#### What you should do:
Your task is to copy the lines of the data below from the line holding "immobilier un pouvoir d’exclusivité." through the line holding "Le mandat exclusif : un", inclusive, exactly and with nothing added.

#### Supplied records:
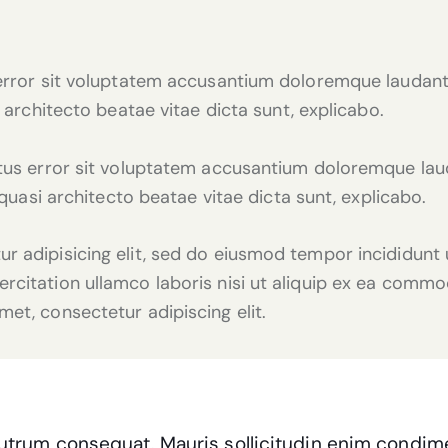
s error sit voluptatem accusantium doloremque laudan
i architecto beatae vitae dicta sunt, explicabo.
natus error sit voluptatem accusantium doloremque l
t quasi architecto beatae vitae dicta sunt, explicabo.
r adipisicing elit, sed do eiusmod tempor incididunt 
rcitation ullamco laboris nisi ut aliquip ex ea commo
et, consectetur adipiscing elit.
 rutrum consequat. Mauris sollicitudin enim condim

* * *

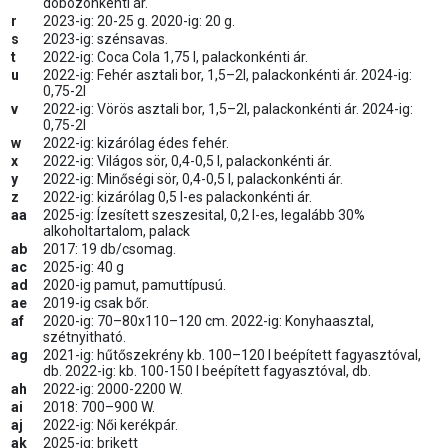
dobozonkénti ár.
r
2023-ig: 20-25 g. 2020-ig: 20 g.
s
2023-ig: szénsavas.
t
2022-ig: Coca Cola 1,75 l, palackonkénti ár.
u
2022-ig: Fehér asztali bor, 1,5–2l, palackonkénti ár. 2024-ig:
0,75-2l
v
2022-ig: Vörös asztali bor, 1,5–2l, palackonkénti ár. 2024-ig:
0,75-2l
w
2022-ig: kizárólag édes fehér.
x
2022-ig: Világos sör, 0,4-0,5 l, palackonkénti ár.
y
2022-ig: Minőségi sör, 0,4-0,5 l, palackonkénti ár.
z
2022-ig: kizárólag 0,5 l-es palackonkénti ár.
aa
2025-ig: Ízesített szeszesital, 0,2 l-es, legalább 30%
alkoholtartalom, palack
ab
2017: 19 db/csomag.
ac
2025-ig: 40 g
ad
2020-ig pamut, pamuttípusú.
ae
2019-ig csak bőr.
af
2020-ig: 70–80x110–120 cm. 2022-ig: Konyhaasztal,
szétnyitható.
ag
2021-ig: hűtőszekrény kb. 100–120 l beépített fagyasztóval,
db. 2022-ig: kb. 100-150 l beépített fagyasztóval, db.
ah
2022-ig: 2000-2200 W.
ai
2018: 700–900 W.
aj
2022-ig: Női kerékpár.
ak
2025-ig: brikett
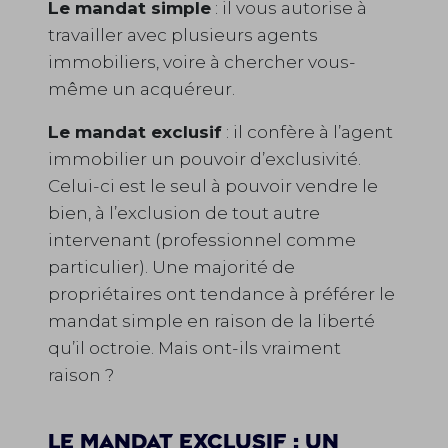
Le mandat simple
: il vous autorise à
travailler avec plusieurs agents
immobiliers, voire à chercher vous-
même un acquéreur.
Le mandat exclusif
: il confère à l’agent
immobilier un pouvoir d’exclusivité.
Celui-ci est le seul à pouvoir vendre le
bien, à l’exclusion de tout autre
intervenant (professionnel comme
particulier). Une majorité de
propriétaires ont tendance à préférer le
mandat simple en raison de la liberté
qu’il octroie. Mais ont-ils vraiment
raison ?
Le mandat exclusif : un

--

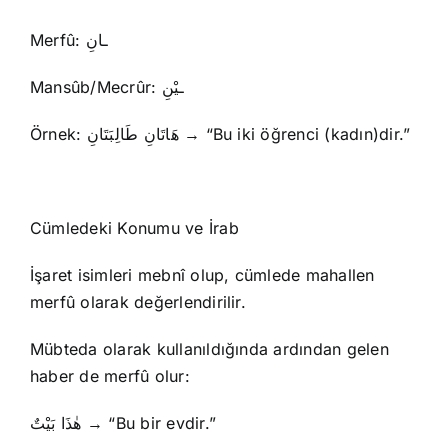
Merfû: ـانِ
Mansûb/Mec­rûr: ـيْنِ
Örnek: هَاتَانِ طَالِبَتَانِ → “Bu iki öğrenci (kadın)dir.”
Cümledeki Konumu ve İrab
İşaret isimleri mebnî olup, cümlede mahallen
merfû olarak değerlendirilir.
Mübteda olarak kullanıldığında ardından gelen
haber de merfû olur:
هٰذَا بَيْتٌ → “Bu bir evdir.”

#### Response below:
immobilier un pouvoir d’exclusivité.
Celui-ci est le seul à pouvoir vendre le
bien, à l’exclusion de tout autre
intervenant (professionnel comme
particulier). Une majorité de
propriétaires ont tendance à préférer le
mandat simple en raison de la liberté
qu’il octroie. Mais ont-ils vraiment
raison ?
Le mandat exclusif : un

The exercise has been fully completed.